_WHAT TO PRODUCE_. Quote the entries below from the line with "Przewody (1099, 1790)" through the line with "[facebook] (1126, 16)", both ends included, and only those lines.

_DATA IN THIS EXERCISE_.

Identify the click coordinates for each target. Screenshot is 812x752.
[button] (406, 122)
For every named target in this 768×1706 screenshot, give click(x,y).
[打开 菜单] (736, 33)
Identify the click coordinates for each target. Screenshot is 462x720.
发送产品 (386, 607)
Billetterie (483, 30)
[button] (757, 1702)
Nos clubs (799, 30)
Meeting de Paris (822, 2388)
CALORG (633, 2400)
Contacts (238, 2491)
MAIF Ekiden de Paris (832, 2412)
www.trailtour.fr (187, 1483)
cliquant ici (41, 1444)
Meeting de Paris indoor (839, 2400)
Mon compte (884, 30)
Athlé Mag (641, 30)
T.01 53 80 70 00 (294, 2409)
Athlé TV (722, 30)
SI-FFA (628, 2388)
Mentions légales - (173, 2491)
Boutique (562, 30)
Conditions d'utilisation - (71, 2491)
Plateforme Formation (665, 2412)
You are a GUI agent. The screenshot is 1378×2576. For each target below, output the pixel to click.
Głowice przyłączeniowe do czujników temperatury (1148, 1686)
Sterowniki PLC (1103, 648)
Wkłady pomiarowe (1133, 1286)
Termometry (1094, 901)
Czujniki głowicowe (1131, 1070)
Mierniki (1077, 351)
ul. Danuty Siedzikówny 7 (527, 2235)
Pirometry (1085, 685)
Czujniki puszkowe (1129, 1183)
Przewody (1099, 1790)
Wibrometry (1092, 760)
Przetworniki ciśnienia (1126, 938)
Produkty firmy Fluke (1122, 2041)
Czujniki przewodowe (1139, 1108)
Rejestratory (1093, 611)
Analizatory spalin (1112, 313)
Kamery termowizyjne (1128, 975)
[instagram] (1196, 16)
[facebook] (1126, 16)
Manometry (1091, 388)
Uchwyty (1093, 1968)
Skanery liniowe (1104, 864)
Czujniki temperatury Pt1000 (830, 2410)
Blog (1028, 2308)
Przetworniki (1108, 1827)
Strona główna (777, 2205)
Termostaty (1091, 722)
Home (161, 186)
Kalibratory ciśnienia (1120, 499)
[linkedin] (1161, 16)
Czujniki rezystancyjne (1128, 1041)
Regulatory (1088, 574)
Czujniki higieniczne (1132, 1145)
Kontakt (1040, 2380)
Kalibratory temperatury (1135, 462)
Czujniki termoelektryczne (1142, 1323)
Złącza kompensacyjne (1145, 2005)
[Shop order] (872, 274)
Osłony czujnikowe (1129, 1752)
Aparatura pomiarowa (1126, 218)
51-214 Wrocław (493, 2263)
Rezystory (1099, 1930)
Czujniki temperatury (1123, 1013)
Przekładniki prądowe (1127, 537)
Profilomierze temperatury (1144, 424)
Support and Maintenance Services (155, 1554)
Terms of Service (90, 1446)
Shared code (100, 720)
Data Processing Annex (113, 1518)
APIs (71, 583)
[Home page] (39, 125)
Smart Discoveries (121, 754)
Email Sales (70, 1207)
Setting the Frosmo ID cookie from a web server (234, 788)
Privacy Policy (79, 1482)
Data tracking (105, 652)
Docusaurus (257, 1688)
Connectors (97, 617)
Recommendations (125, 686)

_WRITTEN ANSWER_.
Przewody (1099, 1790)
Wibrometry (1092, 760)
Przetworniki ciśnienia (1126, 938)
Produkty firmy Fluke (1122, 2041)
Czujniki przewodowe (1139, 1108)
Rejestratory (1093, 611)
Analizatory spalin (1112, 313)
Kamery termowizyjne (1128, 975)
[instagram] (1196, 16)
[facebook] (1126, 16)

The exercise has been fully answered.